Art Taylor is a short story machine, except “machine” sounds much too mechanical for a guy whose writing so fluidly adapts to whatever creative idea comes into his head.
Take “Mrs. Marple and the Hit & Run,” for instance, the lead story in The Adventure of the Castle Thief—And Other Expeditions and Indiscretions (Taylor’s latest collection).
Well, first I am going to 100 percent guarantee you have never read a story like it. Second, it takes cojones to give your main character the name Virginia Marple in some sort of warped homage to Dame Agatha and then unspool seven nifty pages that suggest the mystery short story form is ever-malleable.
“Mrs. Marple and the Hit & Run” is a story in pieces. Picture a jigsaw puzzle, maybe, after you’ve put the edges together. Taylor gives us a sense that we are starting to read a straightforward short story. In fact, it starts with that business with the Marple name. It’s as if Taylor is saying, “I’ll play with the toys I want to.”
Our main character, Virginia, realizes that she should not have lashed out at her three bridge-club friends for comparing her to the “spinster detective” that is her namesake. That’s in part because, as the story starts, Virginia Marple finds herself “dressed head to toe in black, her frail joints aching as she squatted in the shadows of first one oak tree and then the next, her knobby fingers pressed against their hides.”
Taylor has us in the palm of his hand. And then the story morphs into a series of bullet points as our non-Marple Marple starts thinking through the case of a hit-and-run. Basically, the “action” of the story is our heroine stalking a house while thinking about all the clues in the hit-and-run while comparing and contrasting her own thoughts and actions to that of Miss Marple while thinking through everything she witnessed in the accident along with all the subsequent realizations and associated commentary. Phew. The story is one part pastiche, one part Picasso cubism. When was the last time you started reading a short story that morphed into a PowerPoint?
We go from the brisk opener to a 52-page adventure in the title story, about a group of creative writing students on a trip to an Irish castle. First, a scarf goes missing. And then other objects. And soon there is full on investigation into the series of unfortunate disappearances, mostly minor items at first. Professor Erwin Conroy and one of students are soon leading the charge on an investigation in a warm-hearted story with a rich cast of students in traditional, gentle whodunit.
Love Me or Leave Me: A Fugue in G-Minor takes us back to Taylor’s inventive side. The story has four sections. Given it’s Taylor, that word ‘fugue’ should scare you. You know he’s going to play. Each section has a different point of view. And each section includes a different style of storytelling. The last section is entirely text messages. The story chases itself around, new voices building from what appears to be a modest opening, that of our guy Garrett trying to identify a strange noise in his house during the “woozy awakening” of the early dawn hours. Garrett is in a relationship with Tess, who doesn’t hear what Garrett hears.

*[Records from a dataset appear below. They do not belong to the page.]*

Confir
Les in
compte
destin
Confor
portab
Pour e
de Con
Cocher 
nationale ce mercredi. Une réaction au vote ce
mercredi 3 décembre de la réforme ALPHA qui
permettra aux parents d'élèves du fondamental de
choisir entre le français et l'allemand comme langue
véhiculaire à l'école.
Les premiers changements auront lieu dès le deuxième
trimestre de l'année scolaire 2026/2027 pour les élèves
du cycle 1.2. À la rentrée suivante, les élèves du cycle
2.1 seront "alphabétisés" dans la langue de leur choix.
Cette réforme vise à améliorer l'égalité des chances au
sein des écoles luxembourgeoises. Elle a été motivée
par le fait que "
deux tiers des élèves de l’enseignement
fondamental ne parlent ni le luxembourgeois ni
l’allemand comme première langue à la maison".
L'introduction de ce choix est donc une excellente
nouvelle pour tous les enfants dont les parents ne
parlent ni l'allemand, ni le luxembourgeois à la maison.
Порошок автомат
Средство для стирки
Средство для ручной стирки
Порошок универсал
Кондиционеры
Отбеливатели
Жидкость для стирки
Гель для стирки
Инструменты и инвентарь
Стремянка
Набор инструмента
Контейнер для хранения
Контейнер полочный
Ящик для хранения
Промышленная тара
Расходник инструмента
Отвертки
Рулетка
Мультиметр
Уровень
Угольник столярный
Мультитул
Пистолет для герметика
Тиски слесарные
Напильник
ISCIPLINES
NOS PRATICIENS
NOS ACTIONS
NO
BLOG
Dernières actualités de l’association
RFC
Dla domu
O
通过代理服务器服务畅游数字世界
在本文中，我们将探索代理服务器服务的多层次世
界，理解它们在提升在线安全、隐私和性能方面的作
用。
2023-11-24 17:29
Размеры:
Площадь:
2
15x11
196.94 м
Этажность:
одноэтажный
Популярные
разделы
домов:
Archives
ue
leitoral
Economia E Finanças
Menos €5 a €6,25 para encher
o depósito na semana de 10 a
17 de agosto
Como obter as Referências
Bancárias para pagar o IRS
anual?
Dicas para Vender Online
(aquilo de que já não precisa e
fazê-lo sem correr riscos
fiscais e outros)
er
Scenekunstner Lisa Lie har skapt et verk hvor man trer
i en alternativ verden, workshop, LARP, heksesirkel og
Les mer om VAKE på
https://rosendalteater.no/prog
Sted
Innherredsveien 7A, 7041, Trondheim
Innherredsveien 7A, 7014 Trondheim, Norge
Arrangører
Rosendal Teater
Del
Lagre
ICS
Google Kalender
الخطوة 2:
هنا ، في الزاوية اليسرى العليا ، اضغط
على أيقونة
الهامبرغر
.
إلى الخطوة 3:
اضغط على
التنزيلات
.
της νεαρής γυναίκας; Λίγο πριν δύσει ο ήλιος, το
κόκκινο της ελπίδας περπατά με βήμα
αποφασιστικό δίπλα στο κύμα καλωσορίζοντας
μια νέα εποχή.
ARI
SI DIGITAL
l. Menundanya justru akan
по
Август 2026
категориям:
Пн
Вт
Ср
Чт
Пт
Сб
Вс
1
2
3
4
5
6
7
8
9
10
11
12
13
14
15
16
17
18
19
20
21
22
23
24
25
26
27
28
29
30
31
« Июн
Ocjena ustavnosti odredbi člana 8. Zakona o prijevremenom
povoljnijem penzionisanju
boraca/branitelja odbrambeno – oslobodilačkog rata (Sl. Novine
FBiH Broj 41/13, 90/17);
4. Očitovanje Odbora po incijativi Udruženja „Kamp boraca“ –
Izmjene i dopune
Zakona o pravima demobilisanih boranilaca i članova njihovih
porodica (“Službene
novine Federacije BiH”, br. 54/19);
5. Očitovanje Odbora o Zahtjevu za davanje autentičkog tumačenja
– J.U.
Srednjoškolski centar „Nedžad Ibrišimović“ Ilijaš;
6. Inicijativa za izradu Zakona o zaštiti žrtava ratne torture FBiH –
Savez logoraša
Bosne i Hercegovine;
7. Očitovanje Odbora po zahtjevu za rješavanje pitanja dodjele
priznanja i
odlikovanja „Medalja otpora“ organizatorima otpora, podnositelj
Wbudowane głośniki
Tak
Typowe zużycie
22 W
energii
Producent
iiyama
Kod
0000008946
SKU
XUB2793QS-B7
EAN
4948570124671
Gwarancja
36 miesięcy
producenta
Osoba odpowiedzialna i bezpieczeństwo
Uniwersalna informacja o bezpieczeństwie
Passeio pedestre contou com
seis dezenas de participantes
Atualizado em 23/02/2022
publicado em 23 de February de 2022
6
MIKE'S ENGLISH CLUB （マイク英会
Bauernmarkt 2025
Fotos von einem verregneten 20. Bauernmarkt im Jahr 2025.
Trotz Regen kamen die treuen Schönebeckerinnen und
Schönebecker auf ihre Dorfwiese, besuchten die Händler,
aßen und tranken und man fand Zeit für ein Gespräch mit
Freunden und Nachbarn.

Which of course might have a load of implications for the whole relationship, giving Garrett pause when he thinks about how others view them.
“Garrett could see what they might look like from the side, from a distance—the happy couple at breakfast, chatting start of the day, him leaning forward, her leaning back. But seeing them like that, they seemed like strangers to him—the way you get so used to someone that you don’t notice them really, or yourself either. The same way you say a familiar word over and over until suddenly it’s just sound—and a sound you don’t recognize. Or stare at something ordinary until your focus blurs. And those things didn’t seem true anymore.”
“Locked Out” feels like a story that could happen to anyone, one of the most moments when you could lean in and help. Interfere. Interrupt. Or walk on by. “Locked Out,” briskly told, teeters on darkness.
“Blue Plate Special” delves into the supernatural with a detective called to investigate extra-long visits to the men’s room in an unnamed hotel in an unnamed city. As both hotel manager cautions our detective, it’s not what you think. In fact, there’s something peculiar in the fixtures above the sinks.
“Looking up, I saw now that the mirror above it had begun to fog a little, like someone was breathing on it or like the bathroom itself had suddenly heated up, a burst of humidity from a hot faucet maybe except that the faucet wasn’t on. I stood up to wipe it clean and saw then that it wasn’t fog but frost really, icy tendrils of it thickening at the edge of the glass.”
Taylor’s chosen title for this story isn’t bad, but probably because “Through The Looking Glass,” might have been too on the nose.
Watch the unstable Shayla evaluate the state of her relationships in “All Tomorrow’s Parties” or go with Cheryl and her unnamed boyfriend in “The White Rose of Memphis” as they not only stay in a hotel where a creepy murder occurred way back when, they also partake in a reenactment that includes both funny and worrisome moments before heading off, as good stories are wont to do, in a fine twist.